The choicest spots were always the most dangerous. They gleefully swam in the pools of dammed streams that, just a few cart lengths’ on, merged into the great rivers remorselessly flowing over the edge, the waters churning, surging, roaring, thundering, before leaping out into space in vast spume-flecked waterfalls. The waters plummeted into the darkness below as immense curtains of rippling quicksilver, the fall eventually vaporising it all into the clouds that would start the process all over again.
The fish, may the good fairies bless them, suddenly finding themselves more weightless than ever, swam for the safety of these rising clouds, lest they were tricked by the elaborately lured hooks and long lines of opportunist fishermen.
‘I have something that might tempt you into raising your hopes, something unbelievable to show you,’ the tinker said to Timinamma, withdrawing something from the saddlebag he had brought into the kitchen with him.
And with that, he brought out and placed upon the table before her a gloriously sparkling fairy, pinned to the inside of a velvet-lined box.
*
Chapter 2
Naturally, despite the relatively large pin skewering the fairy to the box’s base, she was otherwise alive and well.
She looked most unhappy, Timinamma thought. Well, furious, actually.
She scowled and pouted petulantly. She sounded like she could be complaining, but her voice was so fast and high-pitched Timinamma could only hear it as a wailing buzzing.
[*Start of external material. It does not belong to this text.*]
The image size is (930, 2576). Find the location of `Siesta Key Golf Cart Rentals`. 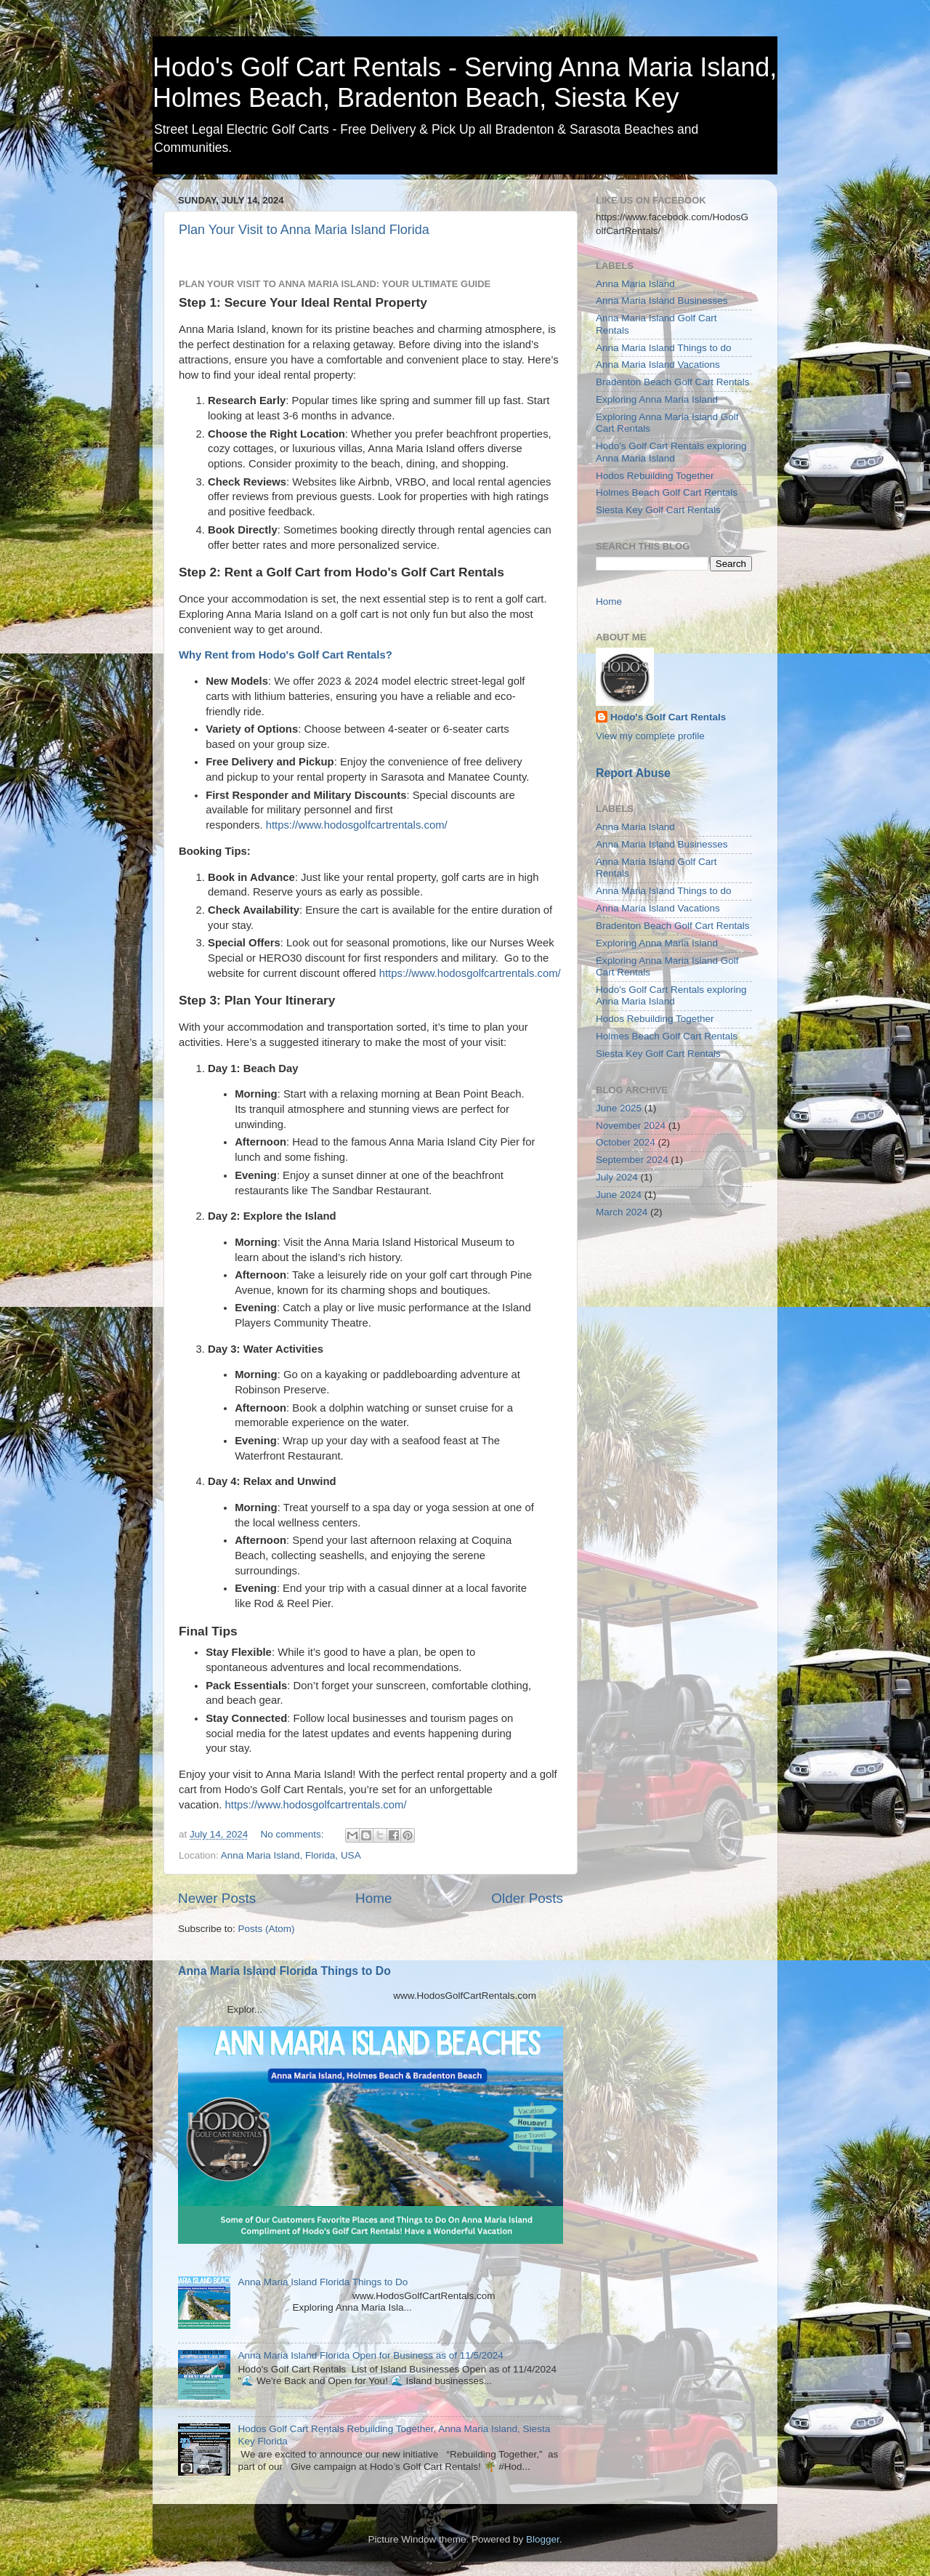 Siesta Key Golf Cart Rentals is located at coordinates (658, 509).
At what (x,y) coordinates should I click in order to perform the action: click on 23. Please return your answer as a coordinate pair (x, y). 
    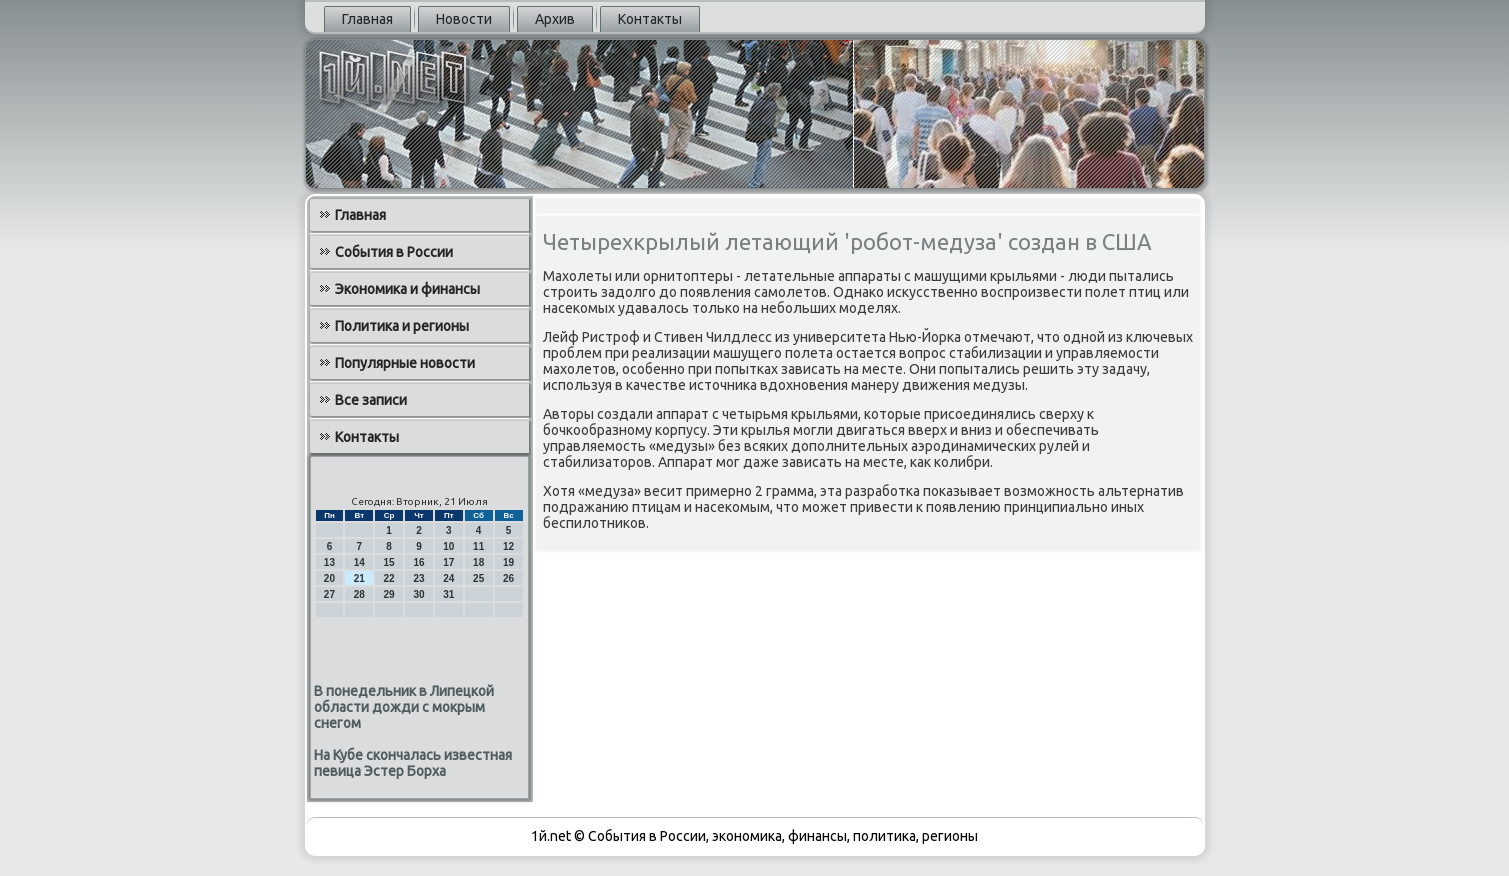     Looking at the image, I should click on (418, 578).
Even so, Timinamma couldn’t help but be entranced by the fairy’s incredibly luminous beauty. The wings spreading out on either side were almost transparent, yet shone with the yellow glow of sun-bathed cornfields.
Timinamma frowned in puzzlement.
‘It says "fairies",’ she said worriedly, pointing at the label placed above the fairy’s head. ‘But there’s only one there!’
‘Is there?’
The tinker anxiously snatched the display box back, stared into it with obvious concern. His expression instantly changed to one of intense relief.
‘Oh, no, no: they’re all still there, thank goodness,’ he breathed elatedly, placing the box back in front of Timinamma. ‘For a moment there, you had me fooled into thinking they’d escaped!’ he added with a gentle chuckle.
Timinamma could still see only one fairy pinned there. She frowned again, perplexed once more.
‘Ah, naturally, you can only see one!’ the tinker explained, noting her confusion. ‘That’s all part of their trickery, of course! They can take on many forms: they don’t just exist in one form, even one size, like we poor mortals! That’s what makes them so hard to pin down – if you pardon the dreadful pun!’
‘I’m not used to seeing fairies, to be honest,’ Timinamma innocently admitted. ‘We don’t get them around here, I suppose, because they fear being blown off the edge of the world!’
‘But Timinamma – I’m sorry, you don’t mind me calling you Timinamma, do you? It’s such a beautiful name!’
He looked into her eyes so apologetically that she naturally gave him permission to use her real name, although she couldn’t quite remember when she’d told him it.
‘Well, Timinamma,’ the tinker continued excitedly, ‘of course fairies live around here! The only problem is – as you’ve just so delightfully innocently admitted to me – you just don’t know what you should be looking for!’
He gently took hold of her elbow, as if about to guide her down a particularly precarious path.
‘Let me aid you, Timinamma: let me help you see the fairies that exist all around you!’
*
(A word of warning, children: you should never, ever try this at home, unless you too want to see fairies!)
‘A fairy can vanish in a blur of bright light if they so much as think you’re about to look their way!’ the tinker – whose name, it turns out, was Tinker – reverently explained to Timinamma. ‘So you have to know exactly what you’re looking for!’